Improved Statistical Pattern Analysis Monitoring for Complex Multivariate Processes Using Empirical Likelihood

Abstract

This article developed an improved statistical pattern analysis (SPA) monitoring strategy for fault detection of complex multivariate processes using empirical likelihood. The technique based on statistical pattern analysis performs fault detection by inspecting change in the statistics of process variables (e.g., mean value, correlation coefficient, variance, kurtosis, etc.). It is capable of monitoring non-Gaussian or even nonlinear processes. However, the original SPA framework explicitly computes all the high-order statistics, which significantly increases the scale and dimensionality of the problem, especially in the case of complex multivariate processes.

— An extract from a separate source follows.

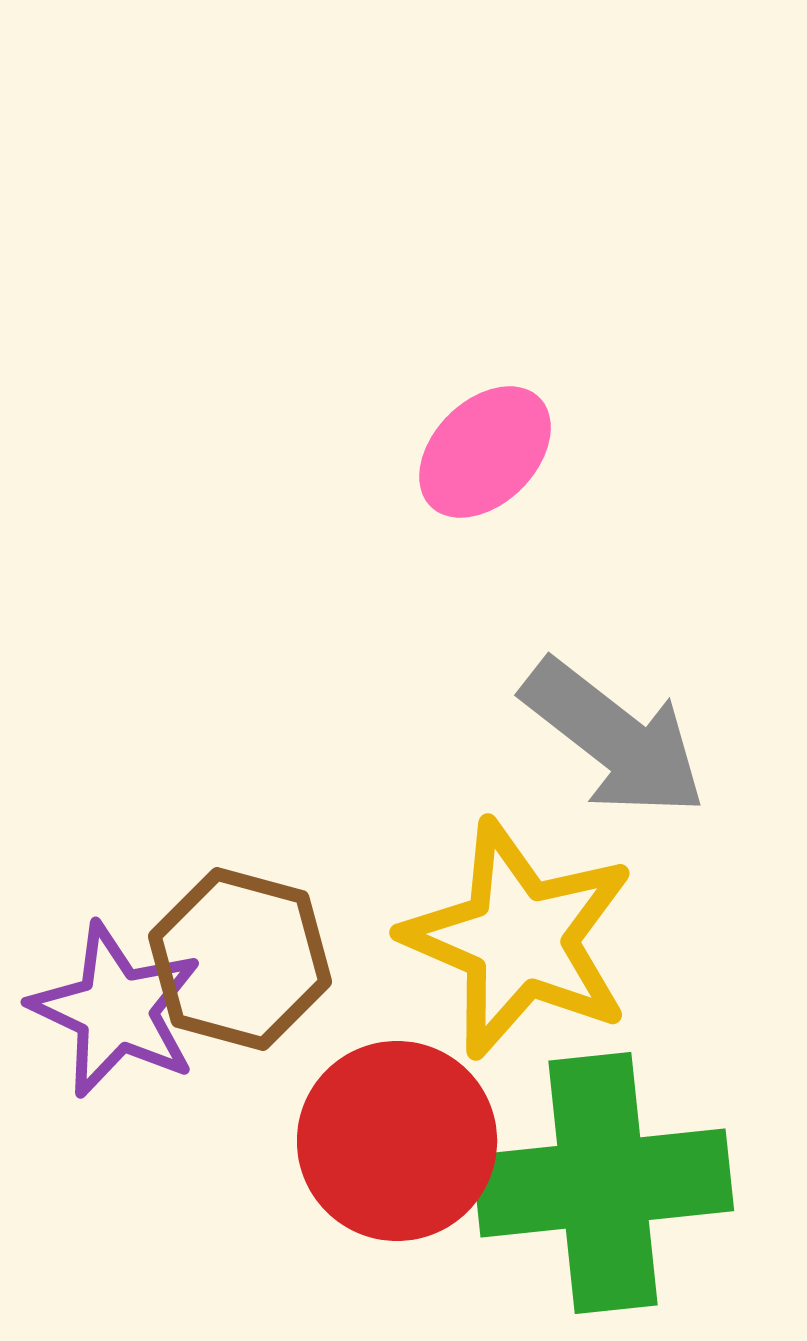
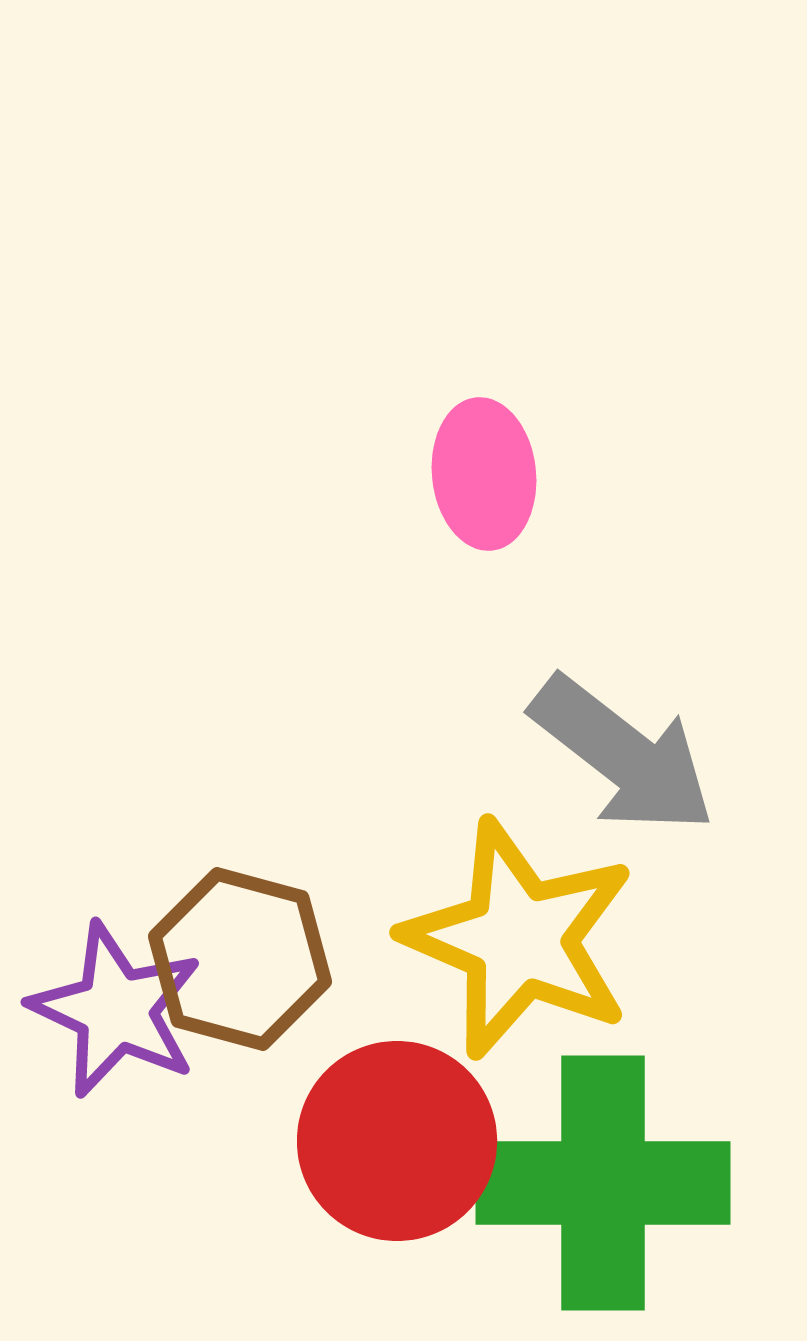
pink ellipse: moved 1 px left, 22 px down; rotated 51 degrees counterclockwise
gray arrow: moved 9 px right, 17 px down
green cross: rotated 6 degrees clockwise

To alleviate this difficulty, we propose monitoring changes in the statistics with the same order using empirical likelihood, which is a widely used estimation method to construct confidence limits or regions for parameters with similar properties. As a result, changes in statistics of the same order can be translated into a single index; hence more information on the faulty conditions can be observed. Furthermore, by considering statistics of the same order, the scale of the problem is reduced significantly. The improved statistical pattern analysis monitoring strategy is suitable for monitoring complex multivariate processes. The performance of the improved method is illustrated by an application study to fault detection of the Tennessee Eastman (TE) process.